Is this correct ? If not what I am missing

Could you print the shape of mask_t?
How are your masks stored? Is each class corresponding to a certain color in an RGB image or do the image files already contain class indices?

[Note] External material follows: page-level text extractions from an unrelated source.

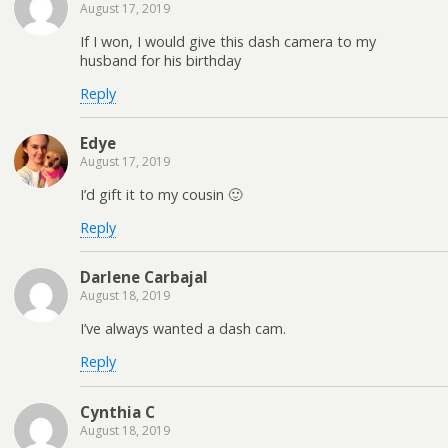
August 17, 2019
If I won, I would give this dash camera to my
husband for his birthday
Reply
Edye
August 17, 2019
I’d gift it to my cousin 🙂
Reply
Darlene Carbajal
August 18, 2019
I’ve always wanted a dash cam.
Reply
Cynthia C
August 18, 2019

Yes I have indices for each class. mask_t are essentially labels, when I load them from dataloader, the shape is as follows.
Although I used label inputs with dimension of [1, 512, 512](which is my .png file) and converted it to long using torch.from_numpy(np.array(mask)).long()

ipdb> labels.size()
torch.Size([3, 512, 512])

ipdb> labels
tensor([[[2, 2, 2, …, 2, 2, 2],
[2, 2, 2, …, 2, 2, 2],
[2, 2, 2, …, 2, 2, 2],
…,
[2, 2, 2, …, 2, 2, 2],
[2, 2, 2, …, 2, 2, 2],
[2, 2, 2, …, 2, 2, 2]],

    [[2, 2, 2,  ..., 2, 2, 2],
     [2, 2, 2,  ..., 2, 2, 2],
     [2, 2, 2,  ..., 2, 2, 2],
     ...,
     [9, 9, 9,  ..., 2, 2, 2],
     [9, 9, 9,  ..., 2, 2, 2],
     [9, 9, 9,  ..., 2, 2, 2]],

    [[1, 1, 1,  ..., 2, 2, 2],
     [1, 1, 1,  ..., 2, 2, 2],
     [1, 1, 1,  ..., 2, 2, 2],
     ...,
     [1, 1, 1,  ..., 2, 2, 2],
     [1, 1, 1,  ..., 2, 2, 2],
     [1, 1, 1,  ..., 2, 2, 2]]])

Based on the example output, it looks like each channel contains different values.
Are you sure that the mask image does not contain a color code?
Could you try to call target.view(target.size(0), -1).unique(dim=1) and post the unique color values here?

I had converted image to grayscale, shall I use annotated .png image ?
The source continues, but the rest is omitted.